The Guardian (London)
May 17, 2000

TEHRAN -- IN SMALL towns and Iran 's biggest cities, reformists offering wider freedoms under an Islamic system defeated hardliners in more than half the parliamentary seats for which election results were determined yesterday.

The outcome promises to have a profound influence on a country struggling to emerge from a period of theocracy while remaining true to its faith.

If the trend continues, as appears likely, the reformists will oust hardliners from the 290-seat parliament for the first time since the 1979 Islamic revolution put clerics in charge of the country.

A reformist victory would be a vindication of the social and political reforms program of President Mohammad Khatami, a moderate cleric who has tried to change Iran 's image of a fundamentalist nation even as it remains under Islamic laws.

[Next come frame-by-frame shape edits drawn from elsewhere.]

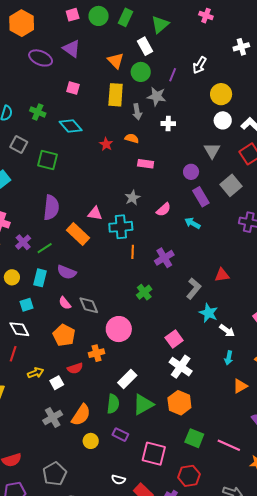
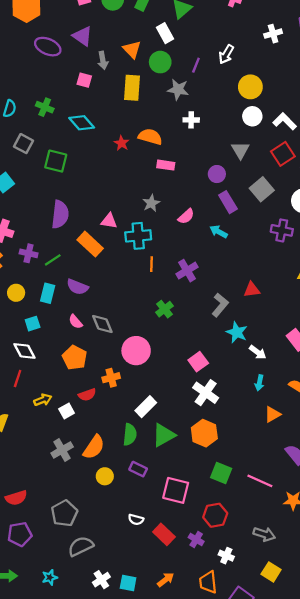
gray arrow: (137, 112) -> (103, 60), moved
orange semicircle: (132, 138) -> (150, 137), size x1.5
purple cross: (23, 242) -> (29, 253), turned -35

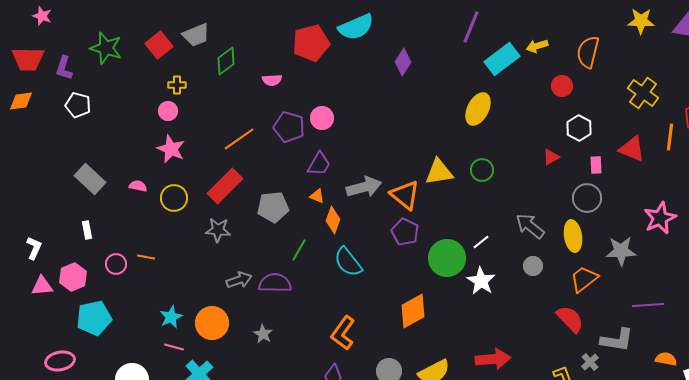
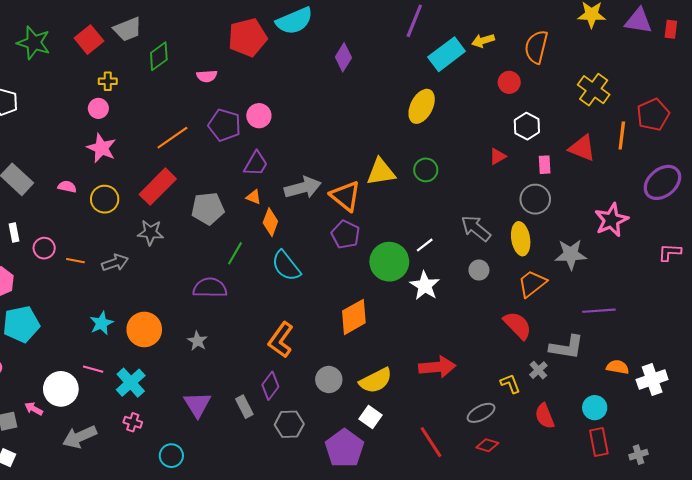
pink circle: (116, 264) -> (44, 248), moved
gray arrow: (239, 280) -> (115, 263), moved
pink line: (174, 347) -> (93, 369), moved

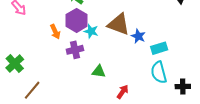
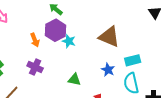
brown triangle: (119, 24) -> (109, 37), moved
blue star: (138, 36) -> (108, 70), moved
purple cross: (75, 50) -> (35, 67), moved, turned 35

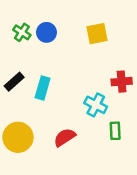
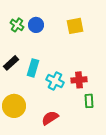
red cross: (122, 82) -> (79, 80), moved
cyan cross: (96, 105) -> (55, 81), moved
red semicircle: (65, 137) -> (50, 118), moved

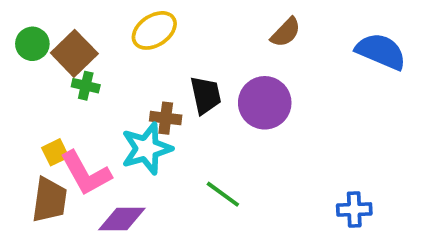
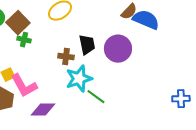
blue semicircle: (381, 51) -> (146, 20), moved
cyan star: (147, 149) -> (79, 79), moved
blue cross: (354, 209) -> (181, 99), moved

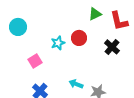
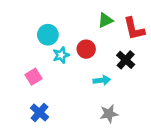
cyan circle: (18, 27) -> (48, 35), moved
cyan arrow: (76, 84) -> (102, 80), moved, turned 152

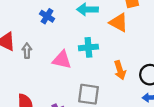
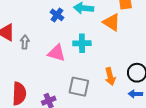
blue cross: (47, 16) -> (57, 15), moved
orange arrow: (120, 70) -> (110, 77), moved

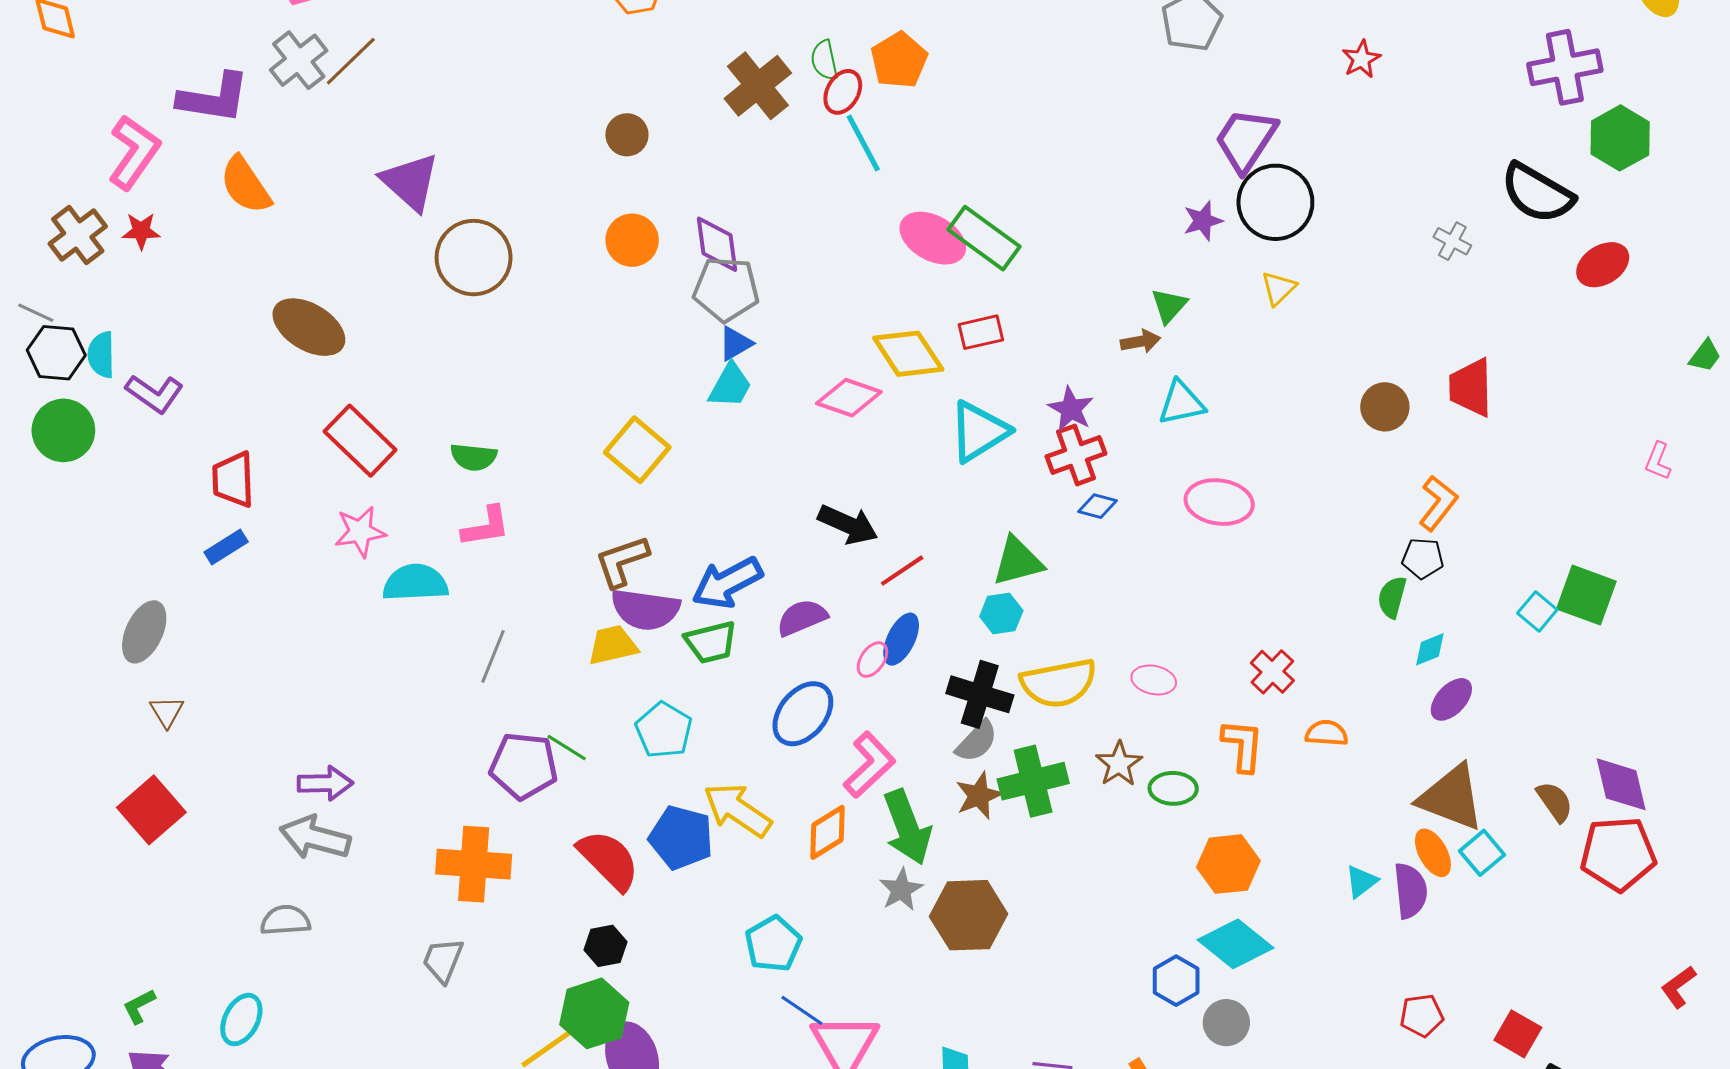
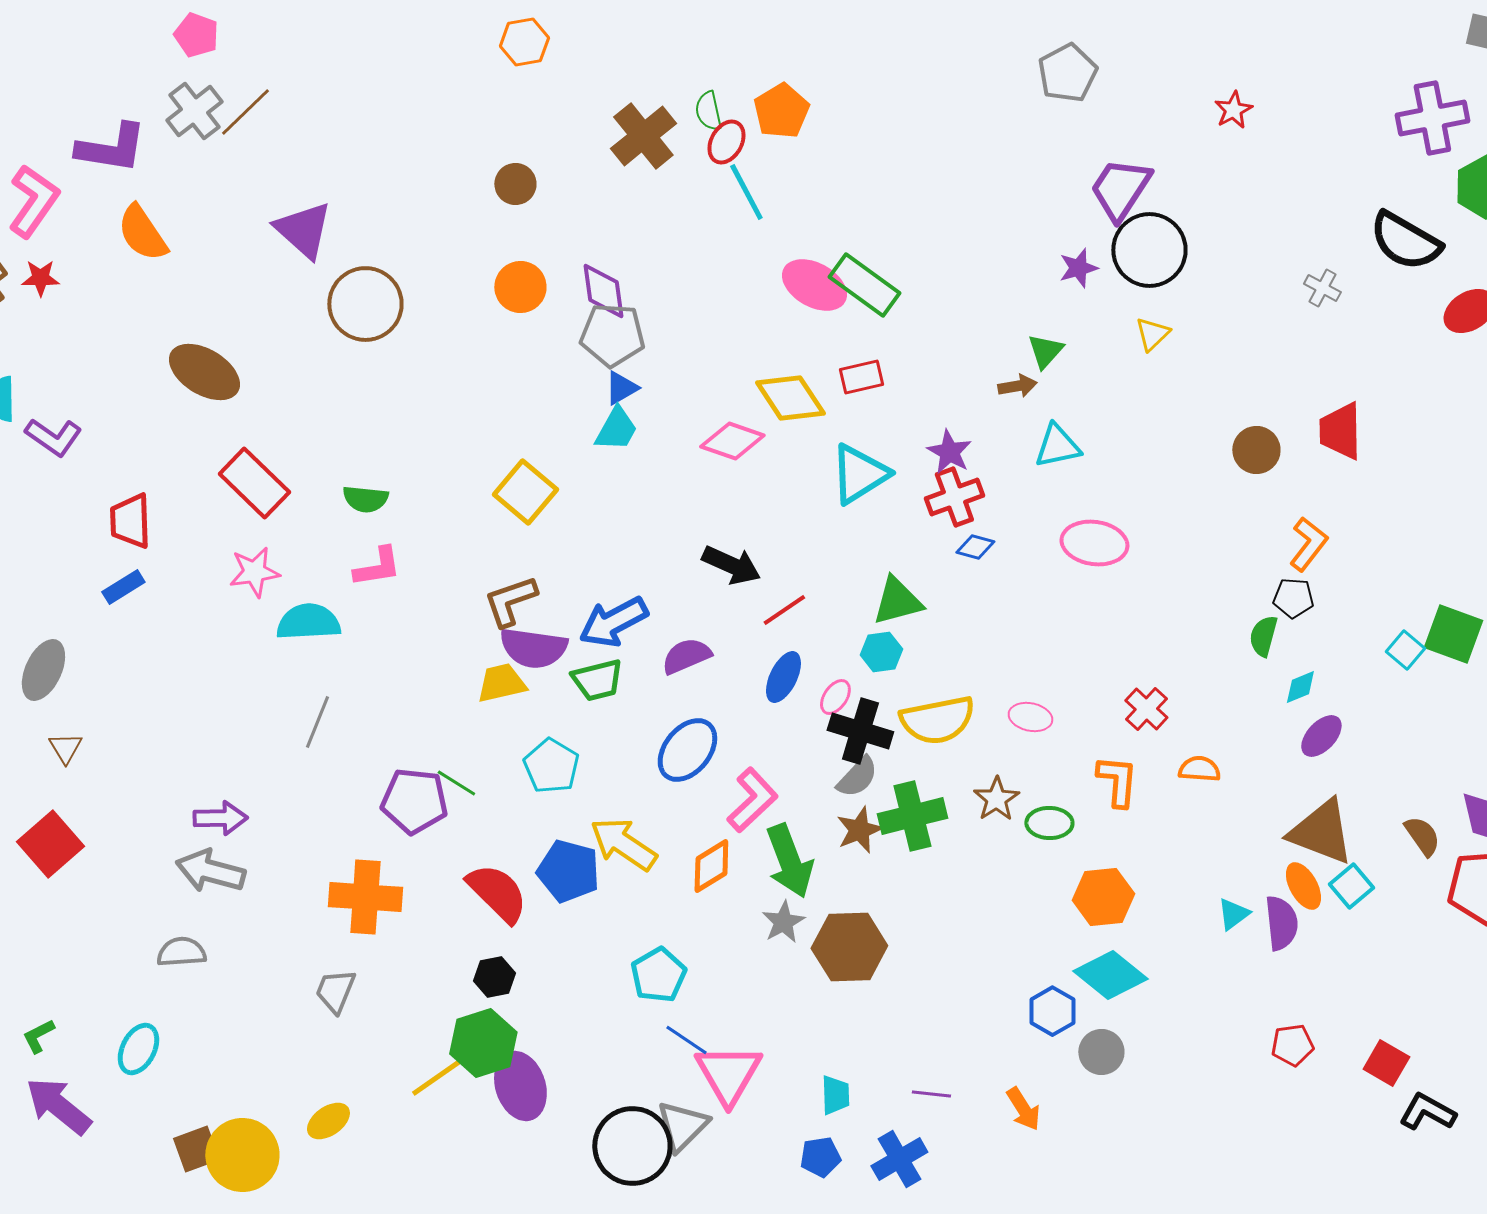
gray line: (493, 656) -> (317, 722), moved
pink ellipse: (872, 660) -> (835, 697), moved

Reformers were poised for a decisive victory in Tehran, to end the conservative establishment's hold on a major centre of power.

The poll on Friday was seen as a referendum on Khatami's programme for government accountability, a civil society based on the rule of law and a political system with a true separation of powers. Now millions of voters have handed him the mandate he desperately sought, a monumental challenge awaits him: to construct an Islamic system compatible with democracy.

This fusion between a theocracy, in which Islamic law is the basis of the constitution, and a political system that resembles Western democracy has been the goal of reformist clerics for more than 30 years. They have been hoping since the 1979 Islamic Revolution that such a marriage between these two systems could develop.

But conservative clerics have blocked their way in order to retain a monopoly on religious interpretation and power.

By voting for Khatami's political group, Islamic Iran Participation Front, a majority of Iran 's 38.7 million eligible voters sent a message to the conservatives that they reject the way they govern.

Now Iran has the chance to create a new model that could provide inspiration for the entire Muslim world. In the run-up to the poll Khatami called it 'a day of destiny'.

Enthusiastic voters, too, seemed to realise the significance of the moment. They queued for hours in Tehran to cast their ballots in mosques, schools and community centres.

Once inside, they hunched over the complicated ballot papers, trying to select 30 candidates from among hundreds of names. Across the country about 5,700 candidates competed for 290 parliamentary seats.

'This is the fairest election we've ever had. This time the people elected may actually be able to change things,' said Hasan Mohammadi, 63, as he voted in south Tehran, a traditionalist stronghold.

With 117 seats declared, Khatami's coalition had claimed 49, conservatives 14 and independents around 24.

Voters appeared to reject former two-term president Akbar Hashemi Rafsanjani, the conservative establishment's star candidate.

'The word was out in my neighbourhood not to vote for Rafsanjani,' said one government worker. 'He had his chance.'

A reformist majority in parliament will allow Khatami to introduce more liberal legislation.

Greater freedom for the Press will be one of the first developments, a direct response to past censorship of progressive newspapers and imprisonment of editors who criticised the religious establishment.

With a parliament which is aligned with his own political agenda Khatami must now meet the demands of a society eager for democracy and greater liberalisation.